A noteworthy aspect of the resulting session and services objects above is they are OpenAPI models whose schemas reference other schemas in the spec. When we descend down the instance attributes like session.data.token, we are actually traversing the attributes of 3 schema definitions. Similarly, the services object is a ListServicesEnvelope model class instance as prescribed in the spec, which is composed of other definitions. This relationship between the api classes and the model classes is key in the behavior of the Python client.

A closer look at the response:

Let's recursively show the definitions defined in the ListServicesEnvelope, and see how we can access the list of services. Remember, each of these definitions becomes a model class in our generated client.

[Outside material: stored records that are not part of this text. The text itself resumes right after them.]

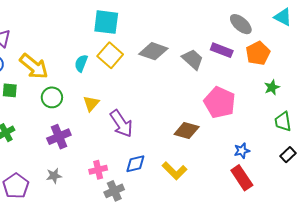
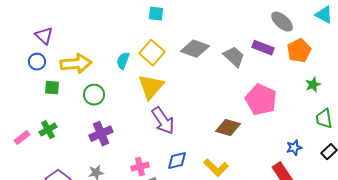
cyan square: (106, 22) -> (156, 14), moved, size x0.6
yellow arrow: (34, 66) -> (76, 64), turned -44
yellow triangle: (91, 103) -> (151, 87), moved, size x1.6
blue star: (242, 151) -> (294, 148), moved

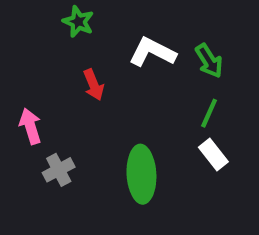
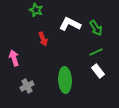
green line: (209, 113) -> (96, 52), turned 40
gray cross: (59, 170) -> (27, 86), moved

yq --yaml-output '.definitions.listServicesEnvelope' client.yml
type: object
required:
  - meta
  - data
properties:
  data:
    $ref: '#/definitions/serviceList'
  meta:
    $ref: '#/definitions/meta'

Here, we see that the envelope itself is a JSON object with two properties: meta and data. The data property is itself a serviceList with an array type.

yq --yaml-output '.definitions.serviceList' client.yml
type: array
items:
  $ref: '#/definitions/serviceDetail'

Each item in this array is a serviceDetail. These are the actual service objects stored in the OpenZiti database that the API client making this request has access to. If we want to inspect some properties of the services, we must do so through the ServiceDetail model nested in the result.

yq --yaml-output '.definitions.serviceDetail' client.yml
type: object
allOf:
  - $ref: '#/definitions/baseEntity'
  - type: object
    required:
      - name
      - terminatorStrategy
      - roleAttributes
      - permissions
      - configs
      - config
      - encryptionRequired
      - postureQueries
    properties:
      config:
        description: map of config data for this service keyed by the config type
          name. Only configs of the types requested will be returned.
        type: object
        additionalProperties:
          type: object
          additionalProperties:
            type: object
      configs:
        type: array
        items:
          type: string
      encryptionRequired:
        description: Describes whether connections must support end-to-end encryption
          on both sides of the connection. Read-only property, set at create.
        type: boolean
      name:
        type: string
      permissions:
        $ref: '#/definitions/dialBindArray'
      postureQueries:
        type: array
        items:
          $ref: '#/definitions/postureQueries'
      roleAttributes:
        $ref: '#/definitions/attributes'
      terminatorStrategy:
        type: string

Continuing from our example above, we can traverse down to these services to inspect the properties described in the ServiceDetail above for each service in our ServiceList:

    # ... continued from above ...
    services = api_service.list_services()

    # ListServicesEnvelope->ServiceList->ServiceDetail
    for service in services.data.value:
        print(f"Model: {type(service)}")
        print(f"Service Name: {service.name}")
        print(f"Service: {service}")

        # ServiceDetail->DialBindArray->DialBind
        for permission in service.permissions.value:
            print(f"Permissions: {permission}")

Finally, we've arrived at our actual services and can access the response JSON through the model's instance attributes.

We hope this guide has helped you get started using OpenAPI-generated Python clients. Currently, we host generated Python clients for our Edge Management and Client APIs in the openziti-test-kitchen GitHub project.